# Taxes Business Deduction Uber Fees...



## UberMacTN (Jan 21, 2017)

So I've been thinking about this in the way all of this works for us. We all are independent contractors of UBER Corp. We use their service to receive rides. We pay a % back to them on each ride as fee for using their platform. In my case they take %25. I wish I started earlier. Lol

*So can we deduct the fees that they charge us a business expense on our taxes? Sounds plausible to me in the way this all works. *

Some of you veterans please chime in. I'm very interested to see your thoughts? Or is this something you are just doing already on your taxes?

QUESTION #2

I'm a part time guy who Ubers the shit out of it after my regular 8-5. The company I work for pays for my cell phone. But likes to charge me as I go over with DATA. Most of these overages are associated with UBER.

*Can write off the DATA as a business expense as long as they provide a receipt from my company for the charge against my pay check? *

Appreciate all your savy veterans input here. First taxes I will file for UBER from the last year.

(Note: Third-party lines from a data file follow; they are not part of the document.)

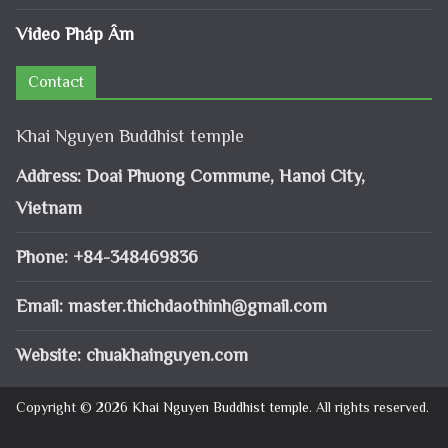
Video Pháp Âm
Contact
Khai Nguyen Buddhist temple
Address: Doai Phuong Commune, Hanoi City,
Vietnam
Phone: +84-348469836
Email:
master.thichdaothinh@gmail.com
Website: chuakhainguyen.com
Copyright © 2026
Khai Nguyen Buddhist temple
. All rights reserved.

As always driving in circles- Mac


----------



## UberTaxPro (Oct 3, 2014)

UberMacTN said:


> So I've been thinking about this in the way all of this works for us. We all are independent contractors of UBER Corp. We use their service to receive rides. We pay a % back to them on each ride as fee for using their platform. In my case they take %25. I wish I started earlier. Lol
> 
> *So can we deduct the fees that they charge us a business expense on our taxes? Sounds plausible to me in the way this all works. *
> 
> ...


*So can we deduct the fees that they charge us a business expense on our taxes? Sounds plausible to me in the way this all works.*
Yes
*
Can write off the DATA as a business expense as long as they provide a receipt from my company for the charge against my pay check?*
Yes, you can deduct the business % portion of the data expense. You need to break down how much of the overage charge was for personal and how much for business and come up with a % for business use. You can't deduct the data used watching youtube videos while you're waiting for a ping but you can deduct the data for the Uber app in other words.


----------